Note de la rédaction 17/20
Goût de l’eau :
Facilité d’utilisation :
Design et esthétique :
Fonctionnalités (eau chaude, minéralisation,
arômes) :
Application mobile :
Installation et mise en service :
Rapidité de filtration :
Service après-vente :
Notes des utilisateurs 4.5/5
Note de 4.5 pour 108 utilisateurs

# Goal of the exercise
Among the lines above, find those holding "utilisateurs" and copy each one.

# Output of the exercise
Notes des utilisateurs 4.5/5
Note de 4.5 pour 108 utilisateurs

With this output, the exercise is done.